# tuning cranks



## jason_0545 (Aug 3, 2011)

ok i havent ever caught anything on any of my mid cranks. only have a few. i am convinced its because they dont run true. question 1 when i tune the bait if im looking at the front of the lure as if it was going through the water do i want the pliers horizontal with the bait or perpendicular???? question 2 everything ive read says to see if they need tuned by using a pool or a place with super clear water and i have access to neither so whats the next best way to see if its running to either side???? thnx for any info been absoluetly stinking up the place everywhere i go lol thanksgiving gonna more then likely be my last time out hoping to catch 1 fish lol tells ya how terrible ive been doing


----------



## mo65 (Aug 5, 2011)

Hey jason,
Tuning those cranks is a cinch. See the wire loop that the split ring is attached to? Which ever way the bait is running...just bend that wire loop the opposite way. Don't worry about not having a test tank, you can perform the tune up at the lake, only takes a few seconds. Some cranks are just lemons though...you can tune and tune and they never run true. My favorites are the ones that have an erratic action. The ones that dart to one side and then back the other way seem to really draw attention, kind of like a frantic minnow. With that thought in mind, you can see how a crank that "swims a straight line" isn't ALWAYS the best bait.


----------



## Bassbme (Mar 11, 2012)

Like Mo said, it's really easy to do. When he said bend the eyelet the opposite way the bait is running, he means when you are looking at the bait as if its coming towards you. Bend it slightly ..... it doesn't take a lot to change it by a lot. You're better off to go too little and keep tweaking it, than you are to bend it a lot and then try and bend it back. 
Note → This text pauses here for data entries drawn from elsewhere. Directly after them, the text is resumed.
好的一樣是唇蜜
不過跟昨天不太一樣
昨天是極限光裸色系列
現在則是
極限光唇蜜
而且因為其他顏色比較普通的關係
And like he also said, some baits are just bad baits that will never run true. Also retrieve speed is a factor. Some baits will run perfectly straight at slow to medium speeds, but will run sideways at faster speeds. Sometimes you can tune them to run straight at any speed ..... sometimes you can't. As far as telling if the bait is running straight ..... you don't have to be able to see the bait ....... just watch the line where it's entering the water. As long as the boats not moving you should be able to tell if the line is coming straight back to you, or if it's heading off to the side.

One other thing ...... try fishing deeper water ......deeper water is probably warmer than the shallows are right now. Also deeper water is more stable temperature wise. And fish slowwwwwwww. Fish are cold blooded so they get lethargic when the water is cold.


----------



## jason_0545 (Aug 3, 2011)

thnx for the info guys i will be putting in about 3 hrs on turkey day got a decent one on t-day last yr and was a great way to end the season this yr im just hoping for any bass lol last fish i caught was a 15in snagged shad cant end it like that let yall know what happens


----------



## jason_0545 (Aug 3, 2011)

well zip zero nada skunked again guess im hanging it up fr the yr


----------